### Extracted page text data
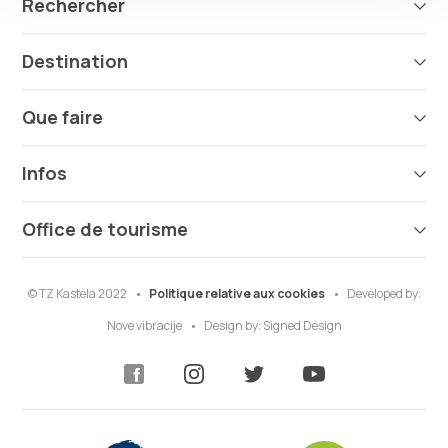
Rechercher
Destination
Que faire
Infos
Office de tourisme
© TZ Kastela 2022
Politique relative aux cookies
Developed by:
Nove vibracije
Design by:
Signed Design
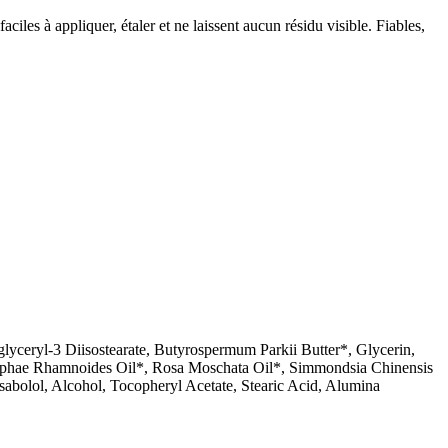
aciles à appliquer, étaler et ne laissent aucun résidu visible. Fiables,
lyceryl-3 Diisostearate, Butyrospermum Parkii Butter*, Glycerin,
ppophae Rhamnoides Oil*, Rosa Moschata Oil*, Simmondsia Chinensis
sabolol, Alcohol, Tocopheryl Acetate, Stearic Acid, Alumina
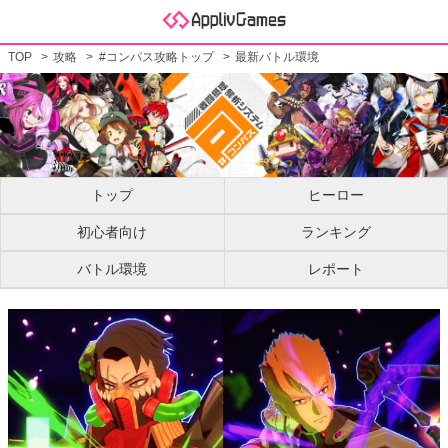
TOP
攻略
#コンパス攻略トップ
最新バトル環境
トップ
ヒーロー
初心者向け
ランキング
バトル環境
レポート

### Work order
Only text belongs in the copy: repeat each line of the data exactly and leave out the pictures.

### Exercise result
Rechercher
Destination
Que faire
Infos
Office de tourisme
© TZ Kastela 2022
Politique relative aux cookies
Developed by:
Nove vibracije
Design by:
Signed Design
aciles à appliquer, étaler et ne laissent aucun résidu visible. Fiables,
lyceryl-3 Diisostearate, Butyrospermum Parkii Butter*, Glycerin,
ppophae Rhamnoides Oil*, Rosa Moschata Oil*, Simmondsia Chinensis
sabolol, Alcohol, Tocopheryl Acetate, Stearic Acid, Alumina
TOP
攻略
#コンパス攻略トップ
最新バトル環境
トップ
ヒーロー
初心者向け
ランキング
バトル環境
レポート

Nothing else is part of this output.